Trigger warnings, safe spaces, and political correctness are among the three most controversial topics surrounding higher education. This January, Northwestern University’s president Morton Schapiro wrote an article in which he defended safe spaces on their campus. He explains, “experts tell me that students don’t fully embrace uncomfortable learning unless they are themselves comfortable. Safe spaces provide that comfort.”
Opponents of safe spaces argue that this movement shelters individuals from serious and challenging conversations that occur in real life. A conservative critique in The New York Times claim “People ought to go to college to sharpen their wits and broaden their field of vision. Shield them from unfamiliar ideas, and they’ll never learn the discipline of seeing the world as other people see it.” Later in the article, the author describes these students as “overcome by their own fragility.”
This divide consists fundamentally over who are accessing these safe spaces—overly sensitive college students or college students who have been overly exposed to emotional/psychological distress. The divide cannot be greater. If it’s the former, then safe spaces hinder higher learning. If the latter, then providing safe spaces aids education.
Advocates for safe spaces point to minority groups which have historically, and currently are, experiencing day-to-day difficulties. LGBT folks, people of color, and women are three common demographics who are subjected to microaggressions. One study defines that as “the brief and commonplace daily verbal, behavioral, and environmental indignities, whether intentional or unintentional, that communicate hostile, derogatory, or negative racial, gender, and sexual orientation…” Things such as racial and sexual slurs permeate daily life for these individuals.
Opponents of safe spaces, such as Jonathan Helwink of The Federalist, grant that “Students, especially those from historically underrepresented groups, deserve to feel they are full members of the college community.” They recognize that these microaggressions exist.
They, however, make a classroom-quad distinction.
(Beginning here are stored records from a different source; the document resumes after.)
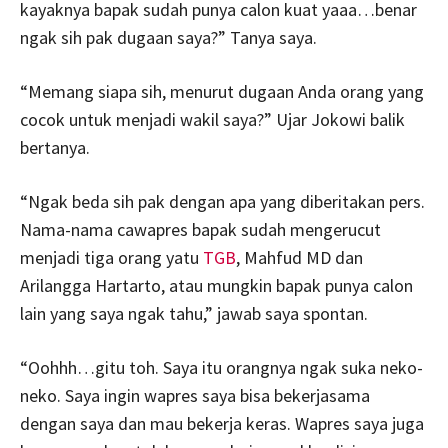
kayaknya bapak sudah punya calon kuat yaaa…benar
ngak sih pak dugaan saya?” Tanya saya.
“Memang siapa sih, menurut dugaan Anda orang yang
cocok untuk menjadi wakil saya?” Ujar Jokowi balik
bertanya.
“Ngak beda sih pak dengan apa yang diberitakan pers.
Nama-nama cawapres bapak sudah mengerucut
menjadi tiga orang yatu
TGB
, Mahfud MD dan
Arilangga Hartarto, atau mungkin bapak punya calon
lain yang saya ngak tahu,” jawab saya spontan.
“Oohhh…gitu toh. Saya itu orangnya ngak suka neko-
neko. Saya ingin wapres saya bisa bekerjasama
dengan saya dan mau bekerja keras. Wapres saya juga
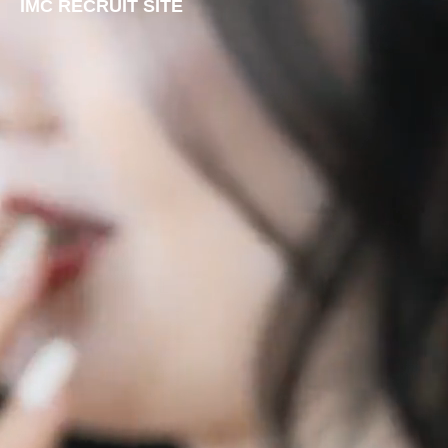
IMC RECRUIT SITE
While they agree communal areas such as the college cafeteria should be regulated more heavily, they think that classroom regulation is counterproductive.
Helwink argues, “Trigger warnings and safe spaces don’t solve the problem of harmful speech. Error, in this context, is not the assaultive speech, but the prejudice behind the assaultive speech. When certain thoughts are forbidden, the erroneous thought goes unaddressed and is, consequently, allowed to fester.”
While this is the case, Helwink here optimistically assumes that those (i.e. Professors) facilitating the classroom are not subject to the same prejudices as the students. While this is the hope, cases such as this and this show otherwise.
Everyone Uses Safe Space
When it comes down to it, we all somewhat use, reinforce, and understand safe spaces.
For example, you wouldn’t talk about strong, controversial political beliefs over Thanksgiving because in that space, it will cause unnecessary conflict. We also know to avoid topics of alcohol and violence at domestic abuse help groups, because we understand this people group will be more harmed than benefited from that conversation.
Safe spaces are just a more explicit iteration of what we all do anyways—check the room temperature and audience. Then, we proceed to create a place that is as inviting as possible to the greatest number of people. We know honesty should not be mistaken for insensitivity, and freedom of speech should not equate verbal assault.
The difficulty is now that these spaces are ‘officially’ enforced. It has moved beyond the sensitivity of nonverbal communication to the sphere of rules and regulations. Nevertheless, supporters and opponents of safe spaces agree that our students should grow as individual thinkers in a difficult world.